Queremos comprender, si bien con la pequeñez de nuestra mente, algo del
misterio del Verbo encarnado, porque con ello se iluminará nuestro misterio
humano.
Para los judíos era absurdo pensar que la Palabra definitiva
de Dios apareciese en la debilidad del hombre Jesús. Para los paganos era
escándalo aceptar la plena humanidad del Hijo de Dios, lugar indigno de la
divinidad.
Nosotros, por el contrario, creemos que la Palabra, en un
momento histórico muy preciso, «se hizo carne» en la fragilidad e
impotencia como toda criatura, naciendo de una mujer, María (cf. 1 Jn 4,2-3), y
creemos que en Cristo Jesús, verdadero Dios y verdadero hombre, reside la
revelación definitiva del Padre y el anuncio de la fe que nos salva.

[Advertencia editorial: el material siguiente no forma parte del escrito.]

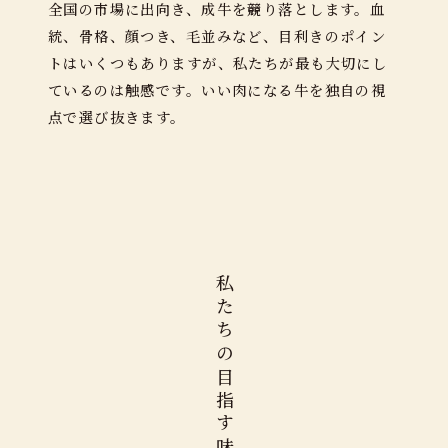
全国の市場に出向き、成牛を競り落とします。⾎
統、⾻格、顔つき、⽑並みなど、⽬利きのポイン
トはいくつもありますが、私たちが最も⼤切にし
ているのは触感です。いい肉になる牛を独⾃の視
点で選び抜きます。
私たちの目指す味。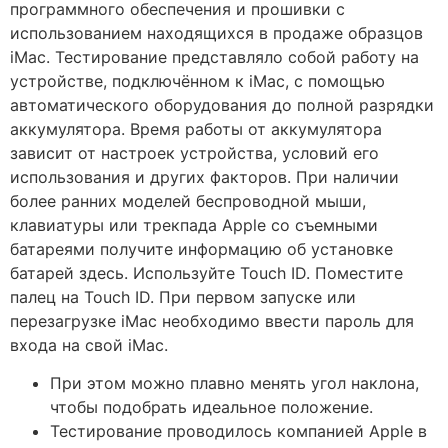
программного обеспечения и прошивки с
использованием находящихся в продаже образцов
iMac. Тестирование представляло собой работу на
устройстве, подключённом к iMac, с помощью
автоматического оборудования до полной разрядки
аккумулятора. Время работы от аккумулятора
зависит от настроек устройства, условий его
использования и других факторов. При наличии
более ранних моделей беспроводной мыши,
клавиатуры или трекпада Apple со съемными
батареями получите информацию об установке
батарей здесь. Используйте Touch ID. Поместите
палец на Touch ID. При первом запуске или
перезагрузке iMac необходимо ввести пароль для
входа на свой iMac.
При этом можно плавно менять угол наклона,
чтобы подобрать идеальное положение.
Тестирование проводилось компанией Apple в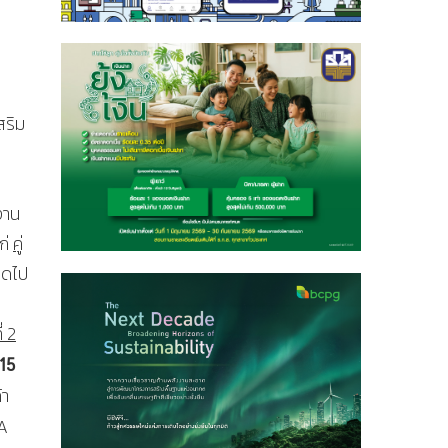
สริม
งาน
ก่
คู่
าดไป
ร
่ 2
15
้า
A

El hombre del tercer milenio tiene necesidad de Jesús,
revelador de tu amor de Padre, para escapar de su individualismo y de su
superficialidad, que lo privan de los verdaderos valores en que se puede
encontrar la esperanza de vivir. Señor, el nacimiento de tu Hijo nos revela que
también nosotros en Jesús hemos sido hechos hijos tuyos y te podemos conocer.
Haz que toda nuestra vida, sobre el modelo de la de Cristo, se vuelva en
actitud de docilidad filial hacia ti y, para ello, en la noche de Navidad nos
ponemos de rodillas, en adoración ante el rostro humano del Jesús-Niño, tu Hijo
unigénito, en el que resplandece e irradia tu rostro invisible de Padre, para
ver nuestro rostro divino.
Pero ¿quién soy yo? ¿Podré decir algo digno de lo que se ve?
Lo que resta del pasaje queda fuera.